Last week Gonski 2.0 promised to overhaul Australian kids’ learning, again. This week it’s all cursing over NAPLAN, the only compulsory tests our kids do to give us some idea of how they’re tracking individually, and as a group. With all the noise, anyone would think we were resurrecting the cane. But as in typical laid-back Australian style, we are simply in denial that our children will be competing for jobs in the Asian century. If we were serious about our education, Australian kids would be NAPLAN-ing four times a year.

How did we get here? Gonski 1.0 brought increased support for learners at risk needing specialised classroom support. But there remains little funding for classrooms that are unprepared for talented kids at the other end of the bell curve.

Fortunately for the teacher, bright kids can often work with little approval or guidance. In reality they are left to cruise along and fend for themselves. It is a disgrace that those who are academically gifted or even just talented and hardworking are disparaged for their success.

We all know of kids who are accelerated up the football grades to play in a harder team. Next thing they’re training 20 hours a week, on track for an international sports career. Our community backs these kids in a heartbeat and mainstream schools make exceptions for them all the way. If talents in the arts and sports are supported beyond the classroom, then why wouldn’t academically talented kids thrive on the same?

A bright child in the preschool years often presents as the precocious one. They have an excellent command of spoken vocabulary, comprehension beyond their years and speak two or more languages with ease. They are the kid building adult Technic Lego at four and are motivated to learn. They absorb new information about anything, the first time.

Keeping up with these kids is actually really hard work.

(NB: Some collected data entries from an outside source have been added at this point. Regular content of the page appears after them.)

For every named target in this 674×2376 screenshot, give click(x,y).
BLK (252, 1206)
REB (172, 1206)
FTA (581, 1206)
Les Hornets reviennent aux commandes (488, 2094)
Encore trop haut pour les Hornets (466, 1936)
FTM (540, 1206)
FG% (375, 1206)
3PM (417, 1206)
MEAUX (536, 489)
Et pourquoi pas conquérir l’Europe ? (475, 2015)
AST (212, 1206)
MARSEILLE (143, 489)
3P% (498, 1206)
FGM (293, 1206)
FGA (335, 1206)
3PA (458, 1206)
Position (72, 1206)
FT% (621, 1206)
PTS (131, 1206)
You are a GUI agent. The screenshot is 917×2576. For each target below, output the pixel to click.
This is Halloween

Just ask their exhausted parents who are raising an intense and often emotionally demanding very bright child. Teachers need to know and care to seek out these children. They require assistance and time support to extend them, and training to identify the “sleeping gifted”, those who aren’t from families that encourage a love of learning. With all the talk of “differentiation”, it is the strugglers that are well catered for, not those who crave knowledge from the start.

We dismiss talented children with the perception that “they will always be OK” at our peril. Unless these children are extended early, their boredom quickly turns to disruptive behaviour. These children’s anger is palpable. They don’t understand why they are left to educate themselves by a teacher who is supposedly the expert in their field.

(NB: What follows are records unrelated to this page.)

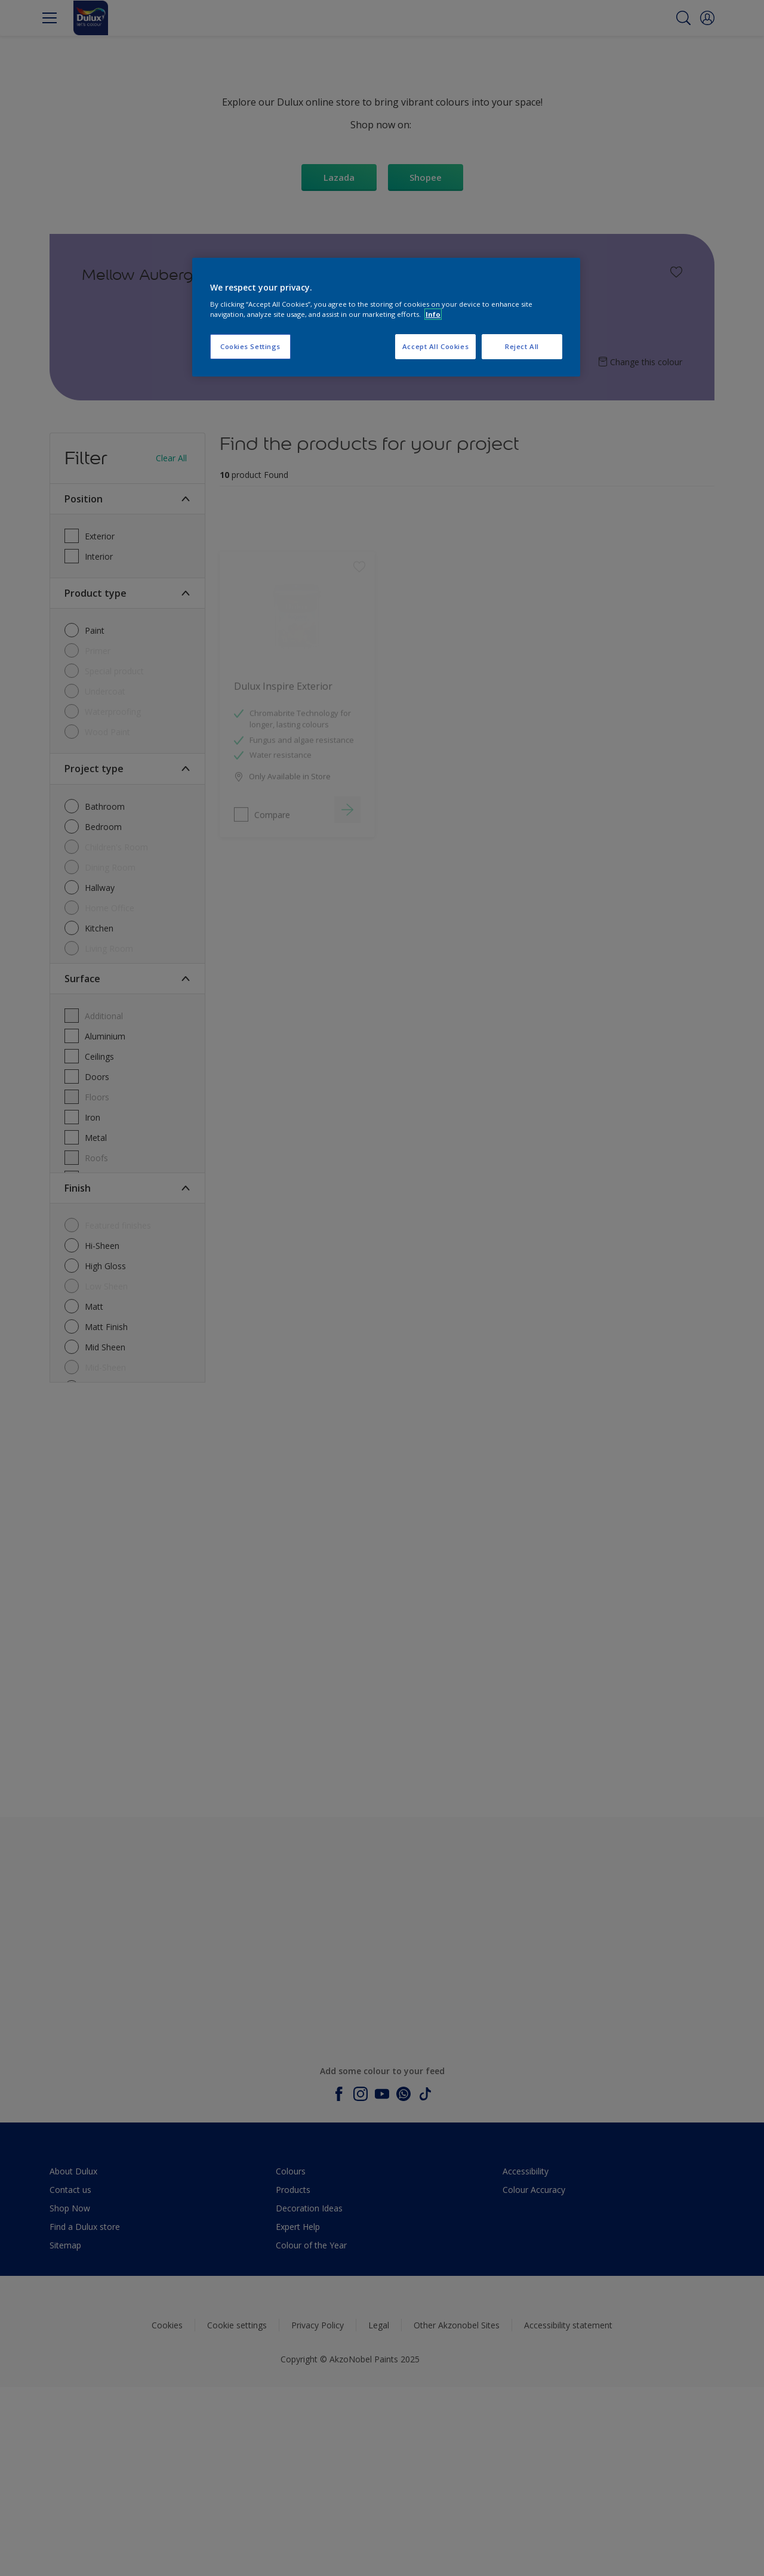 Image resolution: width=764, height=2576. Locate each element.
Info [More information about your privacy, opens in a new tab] (433, 314)
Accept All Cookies (435, 346)
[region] (386, 317)
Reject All (522, 346)
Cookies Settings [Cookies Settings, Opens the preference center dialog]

Children flourish when an adult welcomes their curiosity and recognises that they are prepared to commit to a high standard of learning. And both the teacher and the student have the support of the parent all the way.

Selective schools provide the learning environment academically talented and hardworking kids need. For primary aged children that are three years ahead in maths or up to their fifth language, the external coaching college is their only option. This is an argument for academic selective schooling to begin at the primary school level. Gifted children in the classical arts and sport are often identified by age 10. The challenge for Gonski 2.0 is to cater for the academically talented student. In the meantime, coaching colleges will fill the current education gap and NAPLAN tests will come and go.

Cynthia Fenton is a high school teacher in the humanities and performing arts.